What this task involves: Lines below that include "Katzensnacks" are the answer; copy each one.

Records for this exercise:
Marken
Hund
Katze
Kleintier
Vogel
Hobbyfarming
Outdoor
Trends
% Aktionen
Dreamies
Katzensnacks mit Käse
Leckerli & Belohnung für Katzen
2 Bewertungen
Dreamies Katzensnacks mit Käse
---
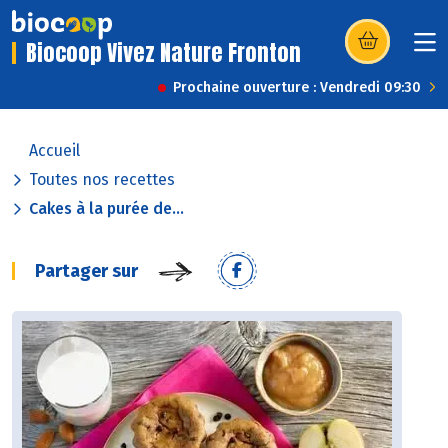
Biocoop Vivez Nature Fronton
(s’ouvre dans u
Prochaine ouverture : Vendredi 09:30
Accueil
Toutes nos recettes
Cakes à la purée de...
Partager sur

Response:
Katzensnacks mit Käse
Dreamies Katzensnacks mit Käse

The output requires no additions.